Rental rates for shops in the prime Orchard/Scotts Road belt dropped in the first quarter from a year earlier, and will continue to slide in 2012, according to industry researcher, DTZ.
It said an expected moderation in tourist arrivals, tighter labour supply and more properties coming on-stream will all act to soften the retail rental market.
It forecasts rents will fall by two per cent to four per cent in 2012.
The average gross fixed rent of first-storey retail property in the Orchard/Scotts belt fell by 0.2 per cent to S$40.10 per square foot per month in the first quarter from a year earlier, said DTZ.
“Retailers are facing a tighter labour market which may restrict their capacity to expand operations and take up new space,” according to DTZ’s analysis.
“Retailers also have to contend with rising oil prices, which may affect the cost of goods and profitability.”

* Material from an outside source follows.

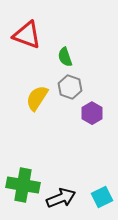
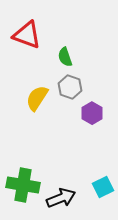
cyan square: moved 1 px right, 10 px up
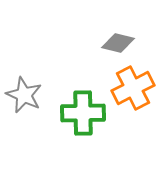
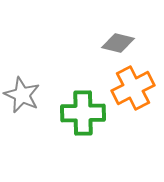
gray star: moved 2 px left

Chua Chor Hoon, Head of DTZ Asia Pacific Research, said: “The government’s measures to cool the residential sector and warnings against unauthorised use of industrial space are directing more investor interest to the retail sector which has relatively little space available for sale.”
“Retail yields are thus expected to fall as rents come under downward pressure,” Ms Chua said in a statement.

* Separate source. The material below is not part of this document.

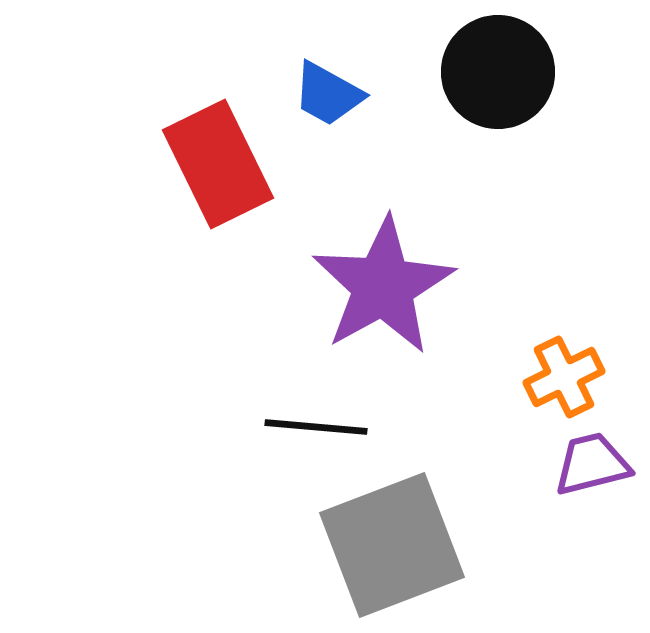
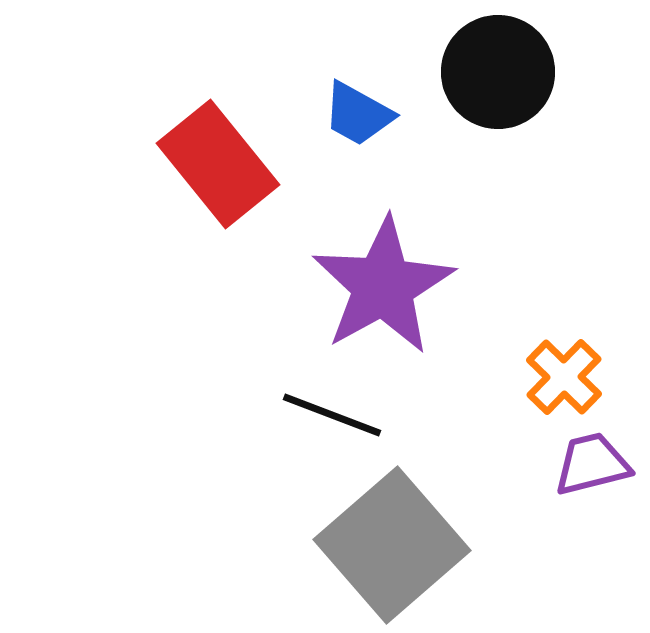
blue trapezoid: moved 30 px right, 20 px down
red rectangle: rotated 13 degrees counterclockwise
orange cross: rotated 20 degrees counterclockwise
black line: moved 16 px right, 12 px up; rotated 16 degrees clockwise
gray square: rotated 20 degrees counterclockwise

The conversion of offices to retail space at the Atrium@Orchard, the completion of orchardgateway and the redevelopment of 268 Orchard Rd are expected to add an equivalent of five per cent of current retail space.
Still, DTZ said prices of first-storey retail space in the Orchard area rose 2.0 per cent in the first quarter, despite the slowdown in the economy. It cites a limited supply of properties on sale.